=== Source information ===
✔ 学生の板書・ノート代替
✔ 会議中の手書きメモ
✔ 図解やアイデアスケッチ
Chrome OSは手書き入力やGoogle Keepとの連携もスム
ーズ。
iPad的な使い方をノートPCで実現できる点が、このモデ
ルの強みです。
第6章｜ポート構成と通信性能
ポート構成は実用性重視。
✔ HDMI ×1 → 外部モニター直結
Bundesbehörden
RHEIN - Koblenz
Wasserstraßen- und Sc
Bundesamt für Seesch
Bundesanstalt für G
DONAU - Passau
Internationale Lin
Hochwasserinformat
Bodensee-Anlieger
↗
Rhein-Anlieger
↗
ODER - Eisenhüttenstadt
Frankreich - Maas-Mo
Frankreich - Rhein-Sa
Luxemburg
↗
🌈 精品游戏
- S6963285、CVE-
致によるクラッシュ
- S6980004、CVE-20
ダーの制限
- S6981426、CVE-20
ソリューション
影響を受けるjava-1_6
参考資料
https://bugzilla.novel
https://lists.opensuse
===
=== Source information ===
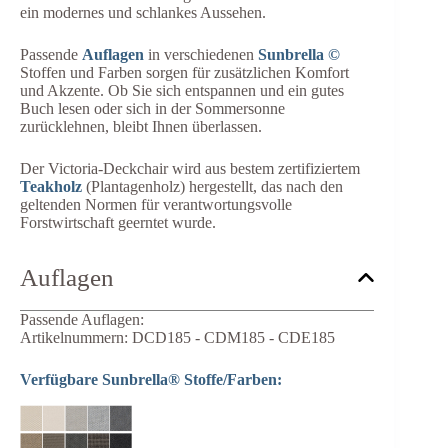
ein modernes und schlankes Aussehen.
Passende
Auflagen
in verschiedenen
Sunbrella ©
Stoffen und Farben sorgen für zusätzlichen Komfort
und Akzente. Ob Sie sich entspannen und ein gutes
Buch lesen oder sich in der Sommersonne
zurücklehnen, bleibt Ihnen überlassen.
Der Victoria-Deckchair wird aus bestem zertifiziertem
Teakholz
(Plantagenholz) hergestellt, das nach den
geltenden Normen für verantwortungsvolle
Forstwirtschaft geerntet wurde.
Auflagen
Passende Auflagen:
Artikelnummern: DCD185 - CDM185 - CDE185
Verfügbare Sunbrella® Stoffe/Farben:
===
=== Source information ===
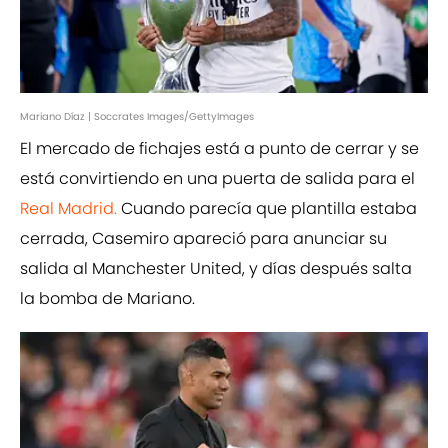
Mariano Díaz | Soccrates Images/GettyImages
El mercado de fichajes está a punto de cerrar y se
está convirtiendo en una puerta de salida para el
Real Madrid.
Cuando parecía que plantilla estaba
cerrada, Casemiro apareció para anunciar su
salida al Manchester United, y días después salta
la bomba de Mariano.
===
*Try it*
Please return every line of the records that contains the word "para".

*Result*
está convirtiendo en una puerta de salida para el
cerrada, Casemiro apareció para anunciar su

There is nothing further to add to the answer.